Agriculture contributes towards climate change through greenhouse gas emissions and by the conversion of non-agricultural land such as forests into agricultural land. The agriculture, forestry and land use sector contribute between 13% and 21% of global greenhouse gas emissions. Emissions of nitrous oxide, methane make up over half of total greenhouse gas emission from agriculture. Animal husbandry is a major source of greenhouse gas emissions.

The agricultural food system is responsible for a significant amount of greenhouse gas emissions. In addition to being a significant user of land and consumer of fossil fuel, agriculture contributes directly to greenhouse gas emissions through practices such as rice production and the raising of livestock. The three main causes of the increase in greenhouse gases observed over the past 250 years have been fossil fuels, land use, and agriculture. Farm animal digestive systems can be put into two categories: monogastric and ruminant. Ruminant cattle for beef and dairy rank high in greenhouse-gas emissions; monogastric, or pigs and poultry-related foods, are low. The consumption of the monogastric types may yield less emissions. Monogastric animals have a higher feed-conversion efficiency, and also do not produce as much methane. Furthermore,  is actually re-emitted into the atmosphere by plant and soil respiration in the later stages of crop growth, causing more greenhouse gas emissions. The amount of greenhouse gases produced during the manufacture and use of nitrogen fertilizer is estimated as around 5% of anthropogenic greenhouse gas emissions. The single most important way to cut emissions from it is to use less fertilizers, while increasing the efficiency of their use.

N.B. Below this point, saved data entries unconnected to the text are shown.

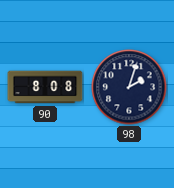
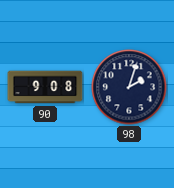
90: 8:08 -> 9:08
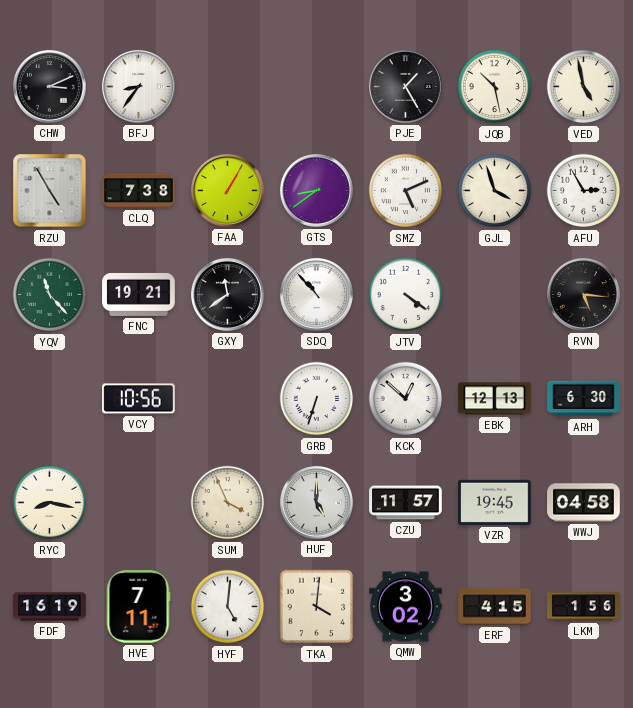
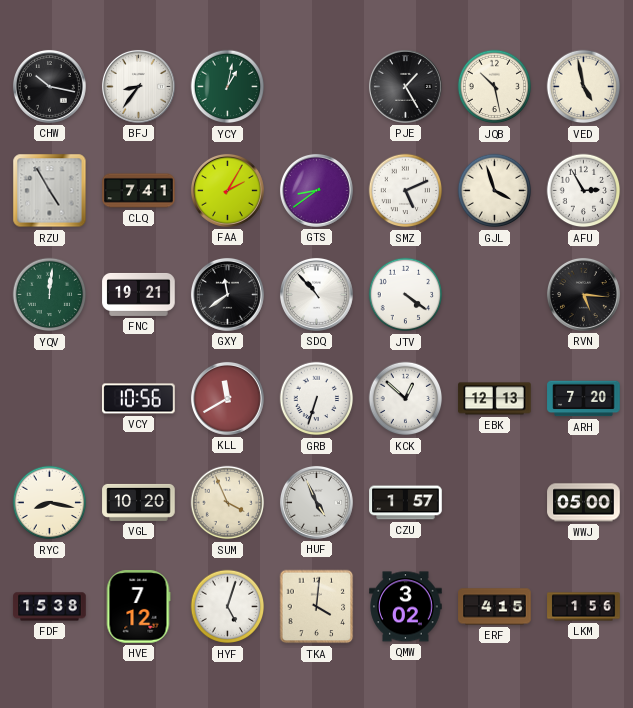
CHW: 3:11 -> 10:17
YCY: none -> 1:02
CLQ: 7:38 -> 7:41
FAA: 1:05 -> 2:05
YQV: 11:23 -> 12:01
KLL: none -> 11:40
ARH: 6:30 -> 7:20
VGL: none -> 10:20
HUF: 5:00 -> 4:56
CZU: 11:57 -> 1:57
VZR: 19:45 -> none
WWJ: 04:58 -> 05:00
FDF: 16:19 -> 15:38
HVE: 7:11 -> 7:12
HYF: 5:01 -> 5:03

There are many strategies that can be used to help soften the effects, and the further production of greenhouse gas emissions - this is also referred to as climate-smart agriculture. Some of these strategies include a higher efficiency in livestock farming, which includes management, as well as technology; a more effective process of managing manure; a lower dependence upon fossil-fuels and nonrenewable resources; a variation in the animals' eating and drinking duration, time and location; and a cutback in both the production and consumption of animal-sourced foods. A range of policies may reduce greenhouse gas emissions from the agriculture sector for a more sustainable food system.

Overview 
Agricultural activities emit the greenhouse gases carbon dioxide, nitrous oxide, and methane.

Carbon dioxide emissions 
Activities such as tilling of fields, planting of crops, and shipment of products cause carbon dioxide emissions. Agriculture-related emissions of carbon dioxide account for around 11% of global greenhouse gas emissions. Farm practices such as reducing tillage, decreasing empty land, returning biomass residue of crop to soil, and increasing the use of cover crops can reduce carbon emissions.

Methane emissions 

Methane emissions from livestock are the number one contributor to agricultural greenhouse gases globally. Livestock are responsible for 14.5% of total anthropogenic greenhouse gas emissions. One cow alone will emit 220 pounds of methane per year. While the residence time of methane is much shorter than that of carbon dioxide, it is 28 times more capable of trapping heat. Not only do livestock contribute to harmful emissions, but they also require a lot of land and may overgraze, which leads to unhealthy soil quality and reduced species diversity. A few ways to reduce methane emissions include switching to plant-rich diets with less meat, feeding the cattle more nutritious food, manure management, and composting.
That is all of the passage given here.